By the time I finally left the army and came back home, I could take down a truck engine, diesel or gasoline, and put it back together with my eyes shut. That’s what the army taught me about engines and I can still do it as good as any driver rolling a truck on the highway. Knowing how your engine ought to hum and how the exhaust ought to sound when you’re hauling a full load up a steep grade is the kind of driver I learned to be.

That’s the sweet life for me and it’s the only thing I’ve ever wanted to do since. When I came back home after those six years in the army, I thought sure I was going to get me a good steady job driving for a trucking company on the highways from one end of the country to the other. Like I said, that’s what I wanted to do more than anything else in the world and I still do and always will. But I ran smack-head-on into trouble. They won’t hire me. They don’t want nothing to do with my color.

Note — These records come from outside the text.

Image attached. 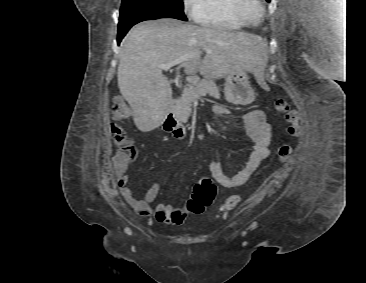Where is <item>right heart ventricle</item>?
I'll return each instance as SVG.
<instances>
[{
    "mask_svg": "<svg viewBox=\"0 0 366 283\" xmlns=\"http://www.w3.org/2000/svg\"><path fill=\"white\" fill-rule=\"evenodd\" d=\"M233 0H206L198 22L221 30H239L244 27L233 12Z\"/></svg>",
    "mask_w": 366,
    "mask_h": 283,
    "instance_id": "e07e8e85",
    "label": "right heart ventricle"
}]
</instances>
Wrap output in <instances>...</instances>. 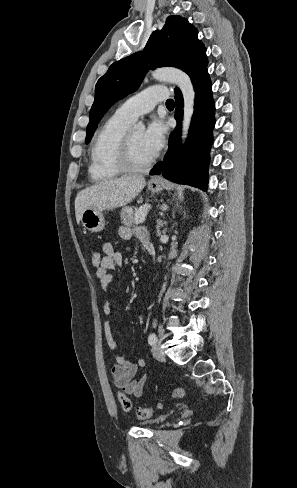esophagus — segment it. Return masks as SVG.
<instances>
[{"label": "esophagus", "mask_w": 297, "mask_h": 488, "mask_svg": "<svg viewBox=\"0 0 297 488\" xmlns=\"http://www.w3.org/2000/svg\"><path fill=\"white\" fill-rule=\"evenodd\" d=\"M161 182V177H154L151 179L150 184L154 185Z\"/></svg>", "instance_id": "1"}]
</instances>
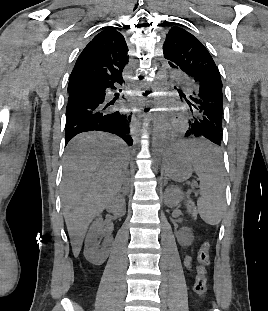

I used to get a job now and then driving a puny little half-ton pick-up for somebody and doing some hauling around town, when there was some trash hauling to be done, but the way it turned out was that a white man always came along who wanted a job and they’d take it away from me and give it to him. After that the only steady work I could get was washing and greasing cars at the filling station. Fridays and Saturdays—if you can call that steady—but I don’t want to spend my life working part-time at anything. The way it is now, I can’t make enough money to rent a better house for my wife and three daughters and there’s never enough money to buy the clothes they need. I hate to see those three girls go off to school every morning dressed in put-together clothes like they have to do.

All I live for is to see the time come when I can get me a real job pushing a three-axle tractor-trailer down the highway and rolling it to Florida and back to New Jersey and then off to all the other places the white drivers can go. They haven’t built a rig yet that’s too big and heavy for me to handle—and the bigger the better. I know the driving laws from start to finish. I can follow the by-passes and truck routes through any city. And I’ve never ditched a truck I was driving or crowded a passenger car off the road in my life. I aint boasting about it—I’m just saying how it is. But I can’t get that kind of job. They say I aint the kind of driver they need. What they mean is they don’t want a Negro to work for them. Then they tell me I don’t know how lucky I am to have a steady part-time job at the filling station on Fridays and Saturdays. They know they aint fooling me with that kind of talk, but they say it, anyhow.

I ask them how come what I learned in the army about truck driving don’t count. And they say the same thing every time. I’ll tell you about that. You know about the highway truck stops and cafés everywhere you go. There’re plenty of them all over the country. Anyhow, all of them in this part of the country used to have the nigger-go-away sign on the wall. WE RESERVE THE RIGHT TO REFUSE SERVICE TO ANYBODY. Some places have taken them down, but that don’t mean a thing even when the civil rights laws say they can’t make you leave. They’ll find a way to keep you from eating. They can give you a little shove and then claim you’re scuffling. That’s all. Then all they have to do is phone the sheriff or the highway patrol and say you’re disturbing the peace or something like that. You know what that means to a black man like me. A big fine, or the jailhouse, and maybe both.